In the records that come next, find every line with "catalogue". Return those lines.

___ Material provided

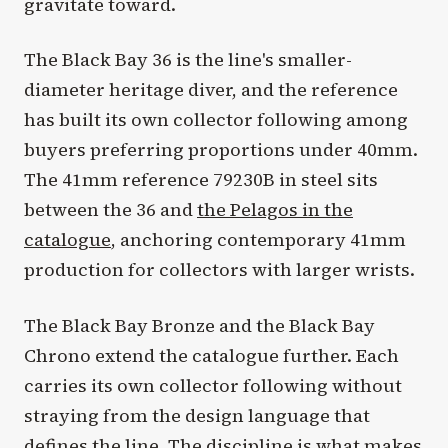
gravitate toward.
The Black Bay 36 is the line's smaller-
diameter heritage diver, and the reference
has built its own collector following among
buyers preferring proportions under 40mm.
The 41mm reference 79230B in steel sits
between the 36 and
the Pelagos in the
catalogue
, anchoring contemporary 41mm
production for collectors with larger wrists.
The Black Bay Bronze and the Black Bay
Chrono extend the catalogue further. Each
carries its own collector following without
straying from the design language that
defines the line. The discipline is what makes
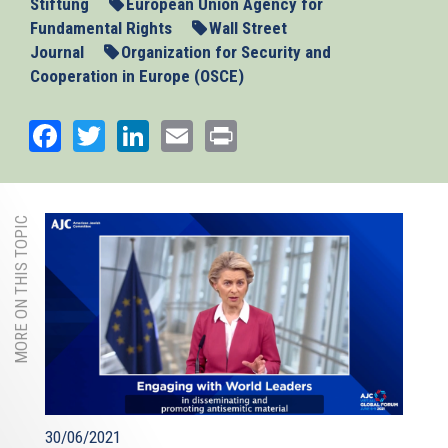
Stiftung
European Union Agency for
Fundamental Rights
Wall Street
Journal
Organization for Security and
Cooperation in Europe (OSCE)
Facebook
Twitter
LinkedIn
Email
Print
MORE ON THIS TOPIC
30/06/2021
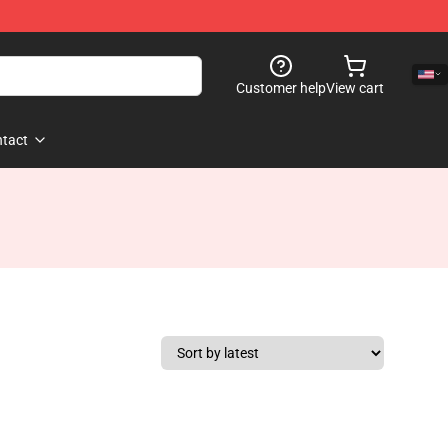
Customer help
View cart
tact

______
___ Material provided

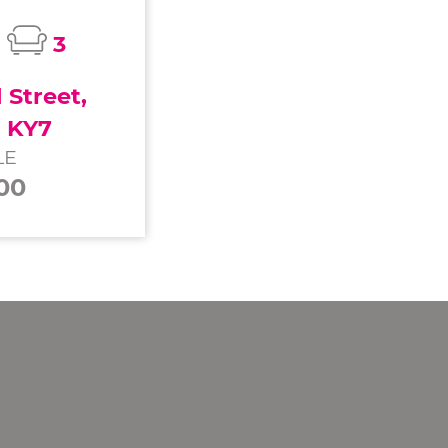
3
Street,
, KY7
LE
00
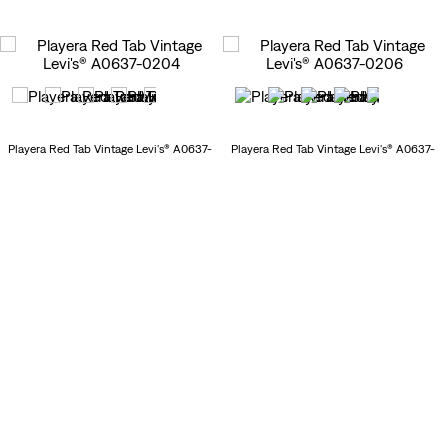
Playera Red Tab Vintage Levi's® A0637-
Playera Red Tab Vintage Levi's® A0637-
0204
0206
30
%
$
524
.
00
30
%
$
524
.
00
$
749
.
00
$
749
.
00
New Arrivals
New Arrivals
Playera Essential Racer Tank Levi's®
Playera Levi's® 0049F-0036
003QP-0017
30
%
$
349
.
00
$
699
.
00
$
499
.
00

______
___ Material provided

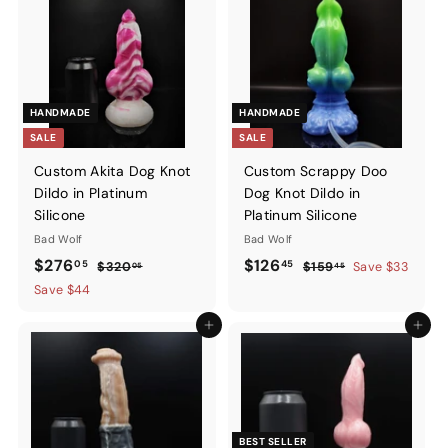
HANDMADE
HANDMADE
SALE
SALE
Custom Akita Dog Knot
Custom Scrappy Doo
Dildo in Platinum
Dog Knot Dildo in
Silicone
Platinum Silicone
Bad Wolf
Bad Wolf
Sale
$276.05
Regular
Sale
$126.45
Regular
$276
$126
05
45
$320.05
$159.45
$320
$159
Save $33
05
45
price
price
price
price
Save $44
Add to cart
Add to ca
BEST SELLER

______

Written solution ->
catalogue
Chrono extend the catalogue further. Each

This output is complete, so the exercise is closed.